(Stored data entries)
━━━━

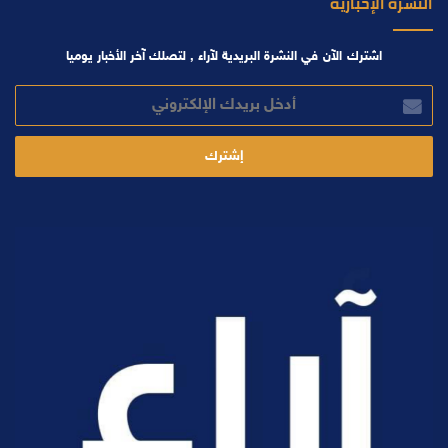
النشرة الإخبارية
اشترك الآن في النشرة البريدية لآراء , لتصلك آخر الأخبار يوميا
أدخل
بريدك
الإلكتروني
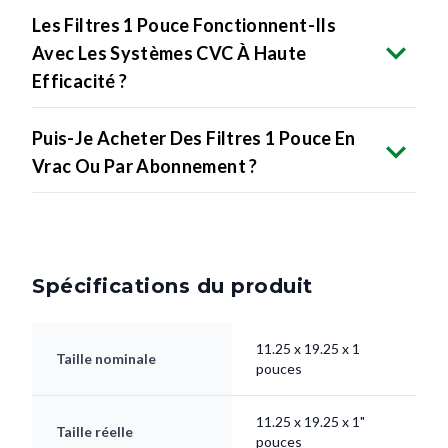
Les Filtres 1 Pouce Fonctionnent-Ils
Avec Les Systèmes CVC À Haute
Efficacité ?
Puis-Je Acheter Des Filtres 1 Pouce En
Vrac Ou Par Abonnement ?
Spécifications du produit
11.25 x 19.25 x 1
Taille nominale
pouces
11.25 x 19.25 x 1"
Taille réelle
pouces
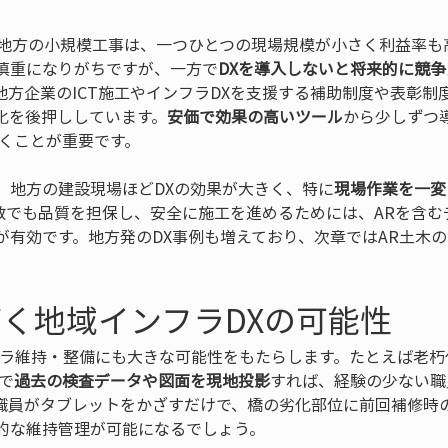
 地方の小規模工事は、一つひとつの現場規模が小さく利益率も
慎重になりがちですが、一方で
DXを導入しないと将来的に競
地方企業のICT施工やインフラDXを支援する補助制度や表彰制
化を後押ししています。
安価で効果の高いツール
から少しずつ
いくことが重要です。
、地方の建設現場ほどDXの効果が大きく、特に
現場作業を一変
数でも品質を担保し、安全に施工を進めるためには、ARを含む
が有効です。地方発のDX事例も増えており、次章ではAR土木
拓く地域インフラDXの可能性
フラ維持・整備にも大きな可能性をもたらします。たとえば老朽
で
過去の検査データや図面を現地投影
すれば、経験の少ない職
職員がタブレットをかざすだけで、橋の劣化部位に前回補修時
的な維持管理が可能になるでしょう。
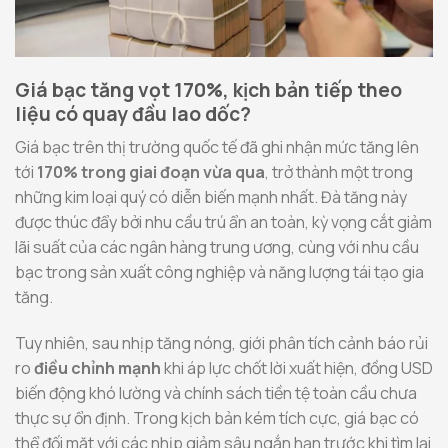
Giá bạc tăng vọt 170%, kịch bản tiếp theo
liệu có quay đầu lao dốc?
Giá bạc trên thị trường quốc tế đã ghi nhận mức tăng lên
tới
170% trong giai đoạn vừa qua
, trở thành một trong
những kim loại quý có diễn biến mạnh nhất. Đà tăng này
được thúc đẩy bởi nhu cầu trú ẩn an toàn, kỳ vọng cắt giảm
lãi suất của các ngân hàng trung ương, cùng với nhu cầu
bạc trong sản xuất công nghiệp và năng lượng tái tạo gia
tăng.
Tuy nhiên, sau nhịp tăng nóng, giới phân tích cảnh báo rủi
ro
điều chỉnh mạnh
khi áp lực chốt lời xuất hiện, đồng USD
biến động khó lường và chính sách tiền tệ toàn cầu chưa
thực sự ổn định. Trong kịch bản kém tích cực, giá bạc có
thể đối mặt với các nhịp giảm sâu ngắn hạn trước khi tìm lại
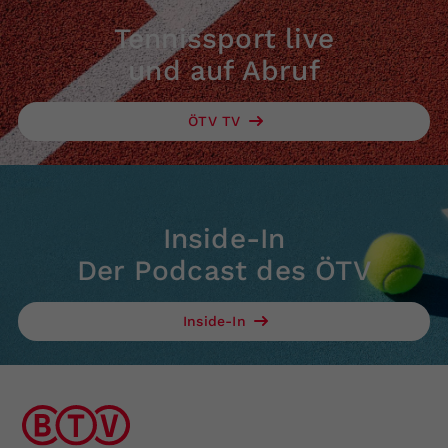
Tennissport live
und auf Abruf
ÖTV TV
Inside-In
Der Podcast des ÖTV
Inside-In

━━━━

• Work item
All of the records above are to be copied exactly, minus the pictures.

• Answer space
النشرة الإخبارية
اشترك الآن في النشرة البريدية لآراء , لتصلك آخر الأخبار يوميا
أدخل
بريدك
الإلكتروني
Les Filtres 1 Pouce Fonctionnent-Ils
Avec Les Systèmes CVC À Haute
Efficacité ?
Puis-Je Acheter Des Filtres 1 Pouce En
Vrac Ou Par Abonnement ?
Spécifications du produit
11.25 x 19.25 x 1
Taille nominale
pouces
11.25 x 19.25 x 1"
Taille réelle
pouces
 地方の小規模工事は、一つひとつの現場規模が小さく利益率も
慎重になりがちですが、一方で
DXを導入しないと将来的に競
地方企業のICT施工やインフラDXを支援する補助制度や表彰制
化を後押ししています。
安価で効果の高いツール
から少しずつ
いくことが重要です。
、地方の建設現場ほどDXの効果が大きく、特に
現場作業を一変
数でも品質を担保し、安全に施工を進めるためには、ARを含む
が有効です。地方発のDX事例も増えており、次章ではAR土木
拓く地域インフラDXの可能性
フラ維持・整備にも大きな可能性をもたらします。たとえば老朽
で
過去の検査データや図面を現地投影
すれば、経験の少ない職
職員がタブレットをかざすだけで、橋の劣化部位に前回補修時
的な維持管理が可能になるでしょう。
Giá bạc tăng vọt 170%, kịch bản tiếp theo
liệu có quay đầu lao dốc?
Giá bạc trên thị trường quốc tế đã ghi nhận mức tăng lên
tới
170% trong giai đoạn vừa qua
, trở thành một trong
những kim loại quý có diễn biến mạnh nhất. Đà tăng này
được thúc đẩy bởi nhu cầu trú ẩn an toàn, kỳ vọng cắt giảm
lãi suất của các ngân hàng trung ương, cùng với nhu cầu
bạc trong sản xuất công nghiệp và năng lượng tái tạo gia
tăng.
Tuy nhiên, sau nhịp tăng nóng, giới phân tích cảnh báo rủi
ro
điều chỉnh mạnh
khi áp lực chốt lời xuất hiện, đồng USD
biến động khó lường và chính sách tiền tệ toàn cầu chưa
thực sự ổn định. Trong kịch bản kém tích cực, giá bạc có
thể đối mặt với các nhịp giảm sâu ngắn hạn trước khi tìm lại
Tennissport live
und auf Abruf
ÖTV TV
Inside-In
Der Podcast des ÖTV
Inside-In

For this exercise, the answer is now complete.